#### RECORDS FOR THE TASK ####
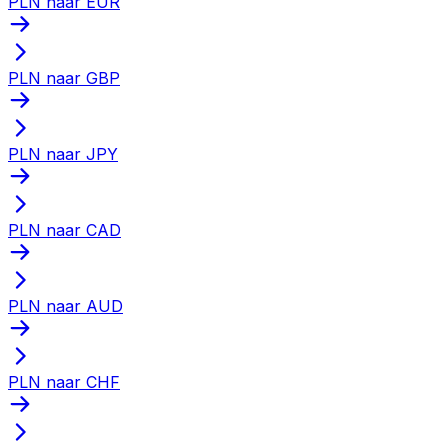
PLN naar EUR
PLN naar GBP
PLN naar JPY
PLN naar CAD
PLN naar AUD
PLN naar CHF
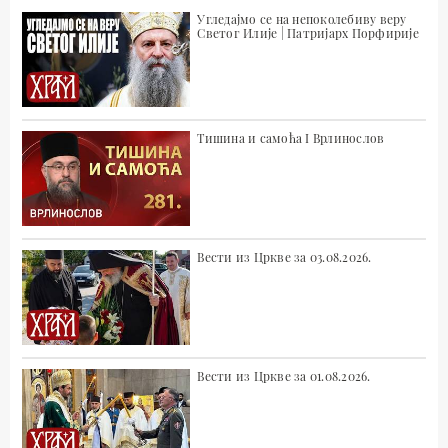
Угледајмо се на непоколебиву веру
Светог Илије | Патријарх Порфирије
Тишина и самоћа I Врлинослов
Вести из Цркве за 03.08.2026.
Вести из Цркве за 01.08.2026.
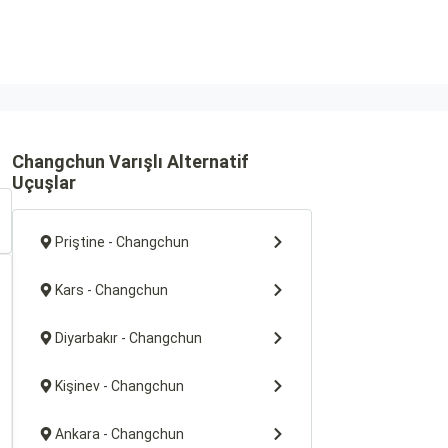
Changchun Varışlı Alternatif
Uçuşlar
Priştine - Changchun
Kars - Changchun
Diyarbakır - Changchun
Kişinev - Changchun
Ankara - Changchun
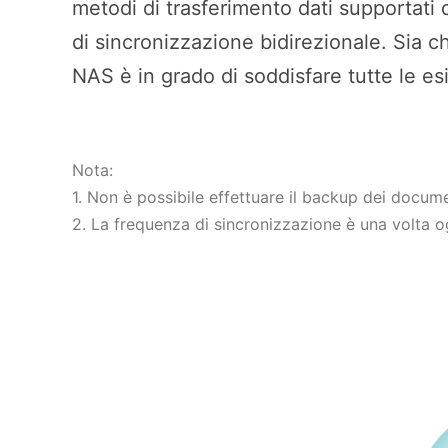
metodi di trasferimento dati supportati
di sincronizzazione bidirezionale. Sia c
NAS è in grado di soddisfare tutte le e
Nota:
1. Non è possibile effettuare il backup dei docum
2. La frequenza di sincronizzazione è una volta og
####
#### RECORDS FOR THE TASK ####
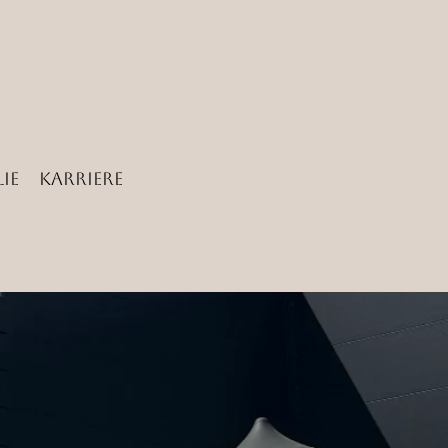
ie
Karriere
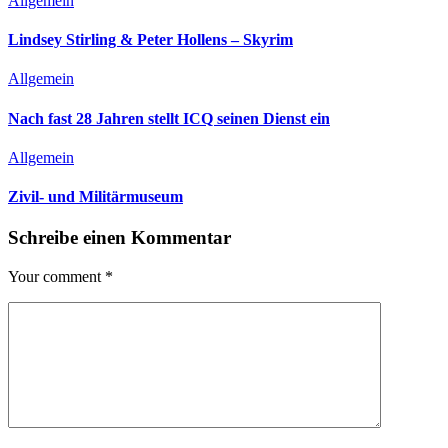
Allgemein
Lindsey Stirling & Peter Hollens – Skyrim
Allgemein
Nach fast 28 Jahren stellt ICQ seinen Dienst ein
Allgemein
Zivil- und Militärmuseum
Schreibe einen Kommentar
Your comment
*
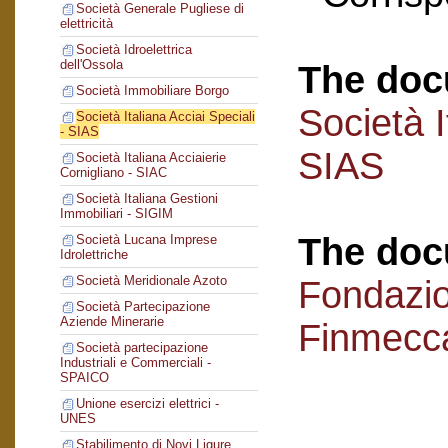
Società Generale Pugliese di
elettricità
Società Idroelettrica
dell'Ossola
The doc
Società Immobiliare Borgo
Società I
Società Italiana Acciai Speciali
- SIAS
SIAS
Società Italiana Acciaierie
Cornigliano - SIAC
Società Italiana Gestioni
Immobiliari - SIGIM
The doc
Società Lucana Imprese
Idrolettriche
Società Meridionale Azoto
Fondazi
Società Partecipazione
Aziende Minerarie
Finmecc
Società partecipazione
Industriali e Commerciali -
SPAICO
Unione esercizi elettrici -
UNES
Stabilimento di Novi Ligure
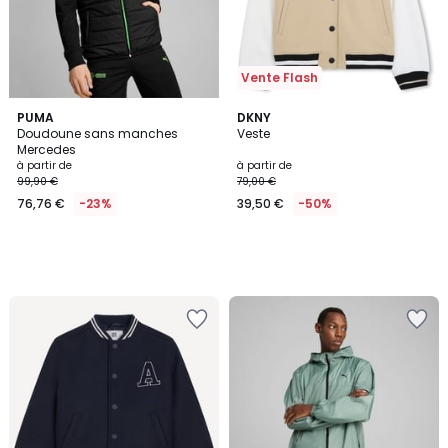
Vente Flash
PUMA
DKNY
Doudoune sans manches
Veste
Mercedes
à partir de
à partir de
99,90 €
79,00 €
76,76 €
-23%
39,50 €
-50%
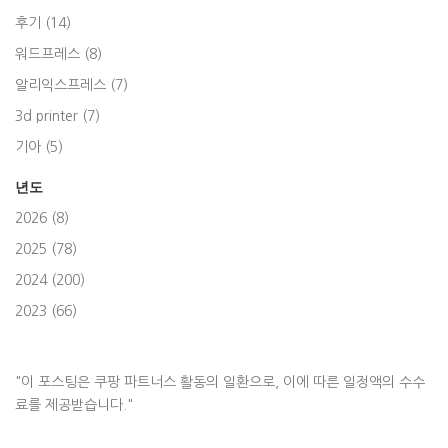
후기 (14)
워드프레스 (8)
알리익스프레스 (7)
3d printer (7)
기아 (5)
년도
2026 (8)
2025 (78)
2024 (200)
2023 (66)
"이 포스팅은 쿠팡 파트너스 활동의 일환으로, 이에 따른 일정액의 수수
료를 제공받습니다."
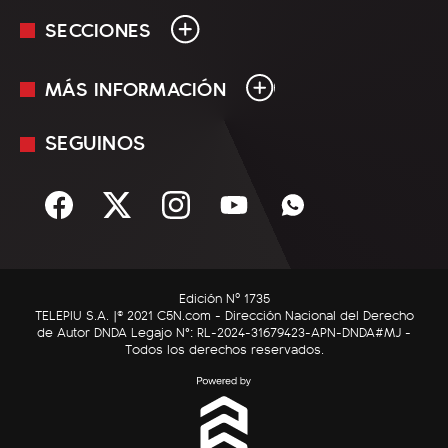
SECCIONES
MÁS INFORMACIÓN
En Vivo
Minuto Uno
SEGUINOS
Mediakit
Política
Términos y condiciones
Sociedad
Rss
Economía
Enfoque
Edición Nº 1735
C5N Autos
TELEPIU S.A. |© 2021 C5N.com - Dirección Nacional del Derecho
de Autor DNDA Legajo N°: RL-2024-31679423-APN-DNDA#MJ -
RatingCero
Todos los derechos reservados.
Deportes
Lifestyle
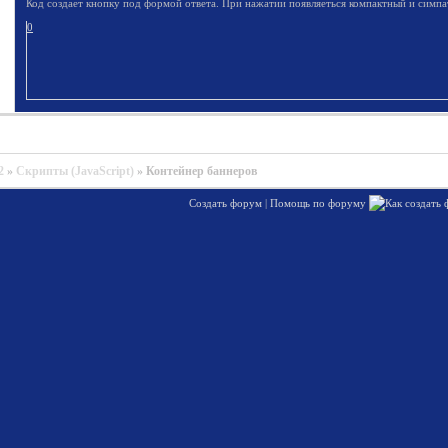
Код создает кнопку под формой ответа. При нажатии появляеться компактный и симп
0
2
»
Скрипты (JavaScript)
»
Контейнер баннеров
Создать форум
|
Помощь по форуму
####
WHAT IS REQUIRED: Please set down, exactly and with no pictures, the lines in the entries above starting at the one holding "Società Idroelettrica" and ending at the one holding "TELEPIU S.A. |©", ends included.

SOLUTION FOR THIS TASK:
Società Idroelettrica
dell'Ossola
The doc
Società Immobiliare Borgo
Società I
Società Italiana Acciai Speciali
- SIAS
SIAS
Società Italiana Acciaierie
Cornigliano - SIAC
Società Italiana Gestioni
Immobiliari - SIGIM
The doc
Società Lucana Imprese
Idrolettriche
Società Meridionale Azoto
Fondazi
Società Partecipazione
Aziende Minerarie
Finmecc
Società partecipazione
Industriali e Commerciali -
SPAICO
Unione esercizi elettrici -
UNES
Stabilimento di Novi Ligure
Vente Flash
PUMA
DKNY
Doudoune sans manches
Veste
Mercedes
à partir de
à partir de
99,90 €
79,00 €
76,76 €
-23%
39,50 €
-50%
후기 (14)
워드프레스 (8)
알리익스프레스 (7)
3d printer (7)
기아 (5)
년도
2026 (8)
2025 (78)
2024 (200)
2023 (66)
"이 포스팅은 쿠팡 파트너스 활동의 일환으로, 이에 따른 일정액의 수수
료를 제공받습니다."
SECCIONES
MÁS INFORMACIÓN
En Vivo
Minuto Uno
SEGUINOS
Mediakit
Política
Términos y condiciones
Sociedad
Rss
Economía
Enfoque
Edición Nº 1735
C5N Autos
TELEPIU S.A. |© 2021 C5N.com - Dirección Nacional del Derecho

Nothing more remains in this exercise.